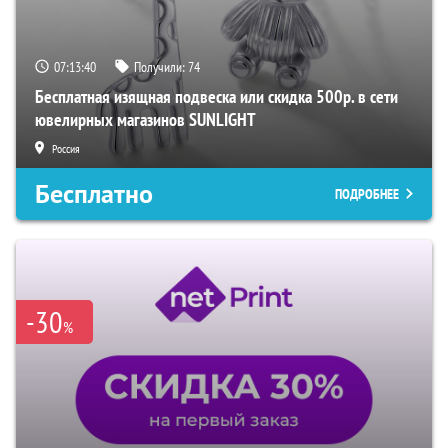
07:13:39
Получили:
74
Бесплатная изящная подвеска или скидка 500р. в сети
ювелирных магазинов SUNLIGHT
Россия
Бесплатно
ПОДРОБНЕЕ
-30
%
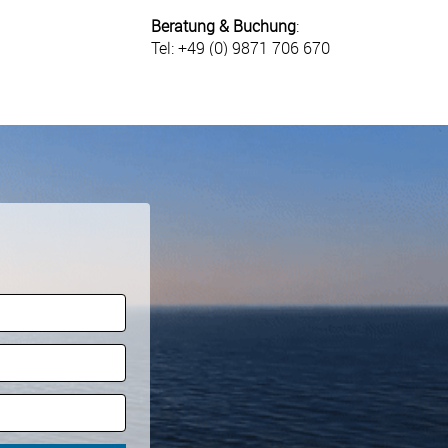
Beratung & Buchung
:
Tel: +49 (0) 9871 706 670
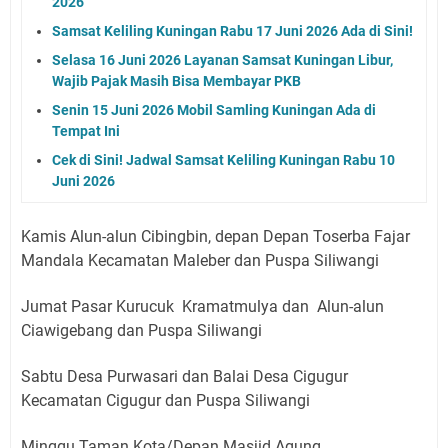
2026
Samsat Keliling Kuningan Rabu 17 Juni 2026 Ada di Sini!
Selasa 16 Juni 2026 Layanan Samsat Kuningan Libur,
Wajib Pajak Masih Bisa Membayar PKB
Senin 15 Juni 2026 Mobil Samling Kuningan Ada di
Tempat Ini
Cek di Sini! Jadwal Samsat Keliling Kuningan Rabu 10
Juni 2026
Kamis Alun-alun Cibingbin, depan Depan Toserba Fajar
Mandala Kecamatan Maleber dan Puspa Siliwangi
Jumat Pasar Kurucuk Kramatmulya dan Alun-alun
Ciawigebang dan Puspa Siliwangi
Sabtu Desa Purwasari dan Balai Desa Cigugur
Kecamatan Cigugur dan Puspa Siliwangi
Minggu Taman Kota/Depan Masjid Agung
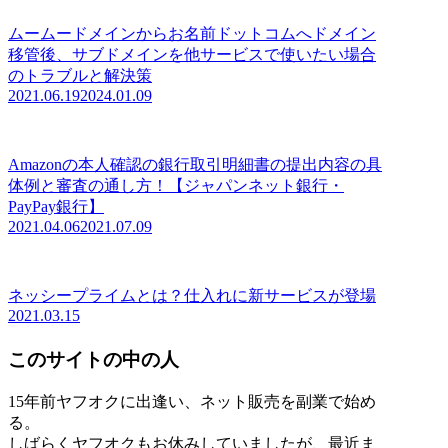
ムームードメインからお名前ドットコムへドメイン
移管後、サブドメインを他サービスで使いたい場合
のトラブルと解決策
2021.06.19
2024.01.09
Amazonの本人確認の銀行取引明細書の提出内容の具
体例と審査の通し方！【ジャパンネット銀行・
PayPay銀行】
2021.04.06
2021.07.09
ネッシープライムとは？仕入れに新サービスが登場
2021.03.15
このサイトの中の人
15年前ヤフオクに出逢い、ネット販売を副業で始め
る。
しばらくヤフオクもお休みしていましたが、最近ま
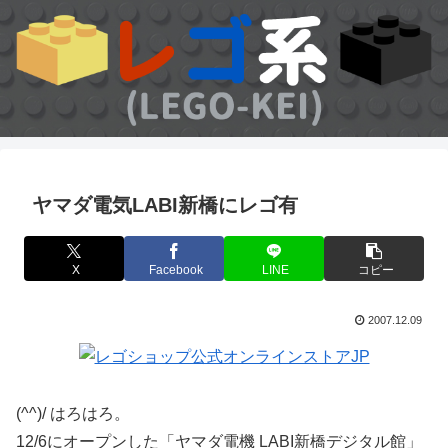
ヤマダ電気LABI新橋にレゴ有
X
Facebook
LINE
コピー
2007.12.09
(^^)/ はろはろ。
12/6にオープンした「ヤマダ電機 LABI新橋デジタル館」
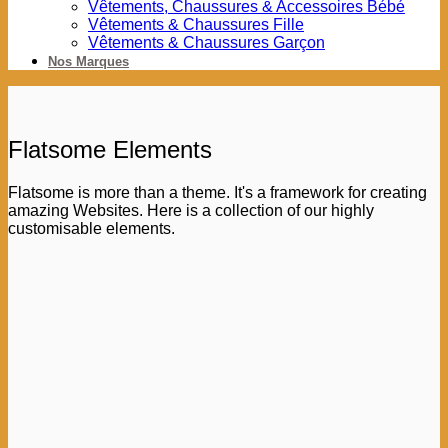
Vêtements, Chaussures & Accessoires Bébé
Vêtements & Chaussures Fille
Vêtements & Chaussures Garçon
Nos Marques
Flatsome Elements
Flatsome is more than a theme. It's a framework for creating
amazing Websites. Here is a collection of our highly
customisable elements.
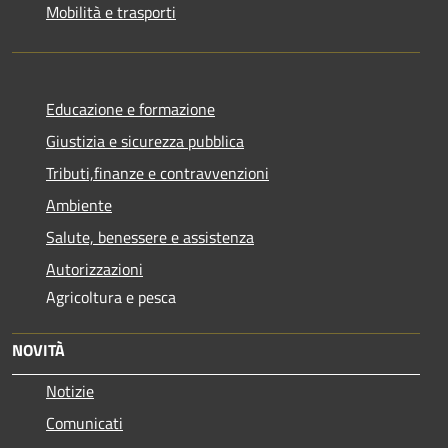
Mobilità e trasporti
Educazione e formazione
Giustizia e sicurezza pubblica
Tributi,finanze e contravvenzioni
Ambiente
Salute, benessere e assistenza
Autorizzazioni
Agricoltura e pesca
NOVITÀ
Notizie
Comunicati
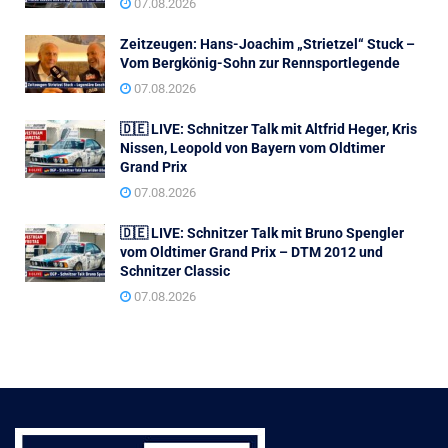
07.08.2026
Zeitzeugen: Hans-Joachim „Strietzel“ Stuck –
Vom Bergkönig-Sohn zur Rennsportlegende
07.08.2026
🇩🇪 LIVE: Schnitzer Talk mit Altfrid Heger, Kris
Nissen, Leopold von Bayern vom Oldtimer
Grand Prix
07.08.2026
🇩🇪 LIVE: Schnitzer Talk mit Bruno Spengler
vom Oldtimer Grand Prix – DTM 2012 und
Schnitzer Classic
07.08.2026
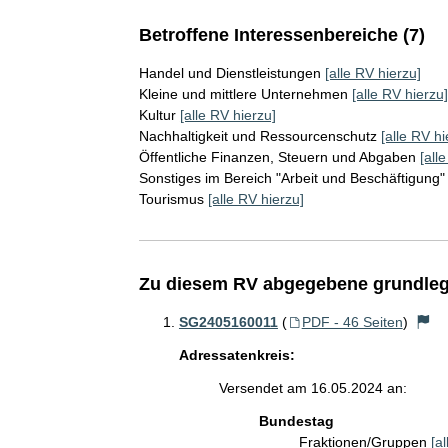
Betroffene Interessenbereiche (7)
Handel und Dienstleistungen
[alle RV hierzu]
Kleine und mittlere Unternehmen
[alle RV hierzu]
Kultur
[alle RV hierzu]
Nachhaltigkeit und Ressourcenschutz
[alle RV hi
Öffentliche Finanzen, Steuern und Abgaben
[all
Sonstiges im Bereich "Arbeit und Beschäftigung"
Tourismus
[alle RV hierzu]
Zu diesem RV abgegebene grundleg
SG2405160011
(
PDF - 46 Seiten
)
Adressatenkreis:
Versendet am 16.05.2024 an:
Bundestag
Fraktionen/Gruppen
[a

================================

* [EXERCISE GOAL]
Pictures excluded, return exactly the lines from the one with "Mobilità e trasporti" through the final line of the entries above, both included.

* [WRITTEN RESPONSE]
Mobilità e trasporti
Educazione e formazione
Giustizia e sicurezza pubblica
Tributi,finanze e contravvenzioni
Ambiente
Salute, benessere e assistenza
Autorizzazioni
Agricoltura e pesca
NOVITÀ
Notizie
Comunicati
07.08.2026
Zeitzeugen: Hans-Joachim „Strietzel“ Stuck –
Vom Bergkönig-Sohn zur Rennsportlegende
07.08.2026
🇩🇪 LIVE: Schnitzer Talk mit Altfrid Heger, Kris
Nissen, Leopold von Bayern vom Oldtimer
Grand Prix
07.08.2026
🇩🇪 LIVE: Schnitzer Talk mit Bruno Spengler
vom Oldtimer Grand Prix – DTM 2012 und
Schnitzer Classic
07.08.2026
Betroffene Interessenbereiche (7)
Handel und Dienstleistungen
[alle RV hierzu]
Kleine und mittlere Unternehmen
[alle RV hierzu]
Kultur
[alle RV hierzu]
Nachhaltigkeit und Ressourcenschutz
[alle RV hi
Öffentliche Finanzen, Steuern und Abgaben
[all
Sonstiges im Bereich "Arbeit und Beschäftigung"
Tourismus
[alle RV hierzu]
Zu diesem RV abgegebene grundleg
SG2405160011
(
PDF - 46 Seiten
)
Adressatenkreis:
Versendet am 16.05.2024 an:
Bundestag
Fraktionen/Gruppen
[a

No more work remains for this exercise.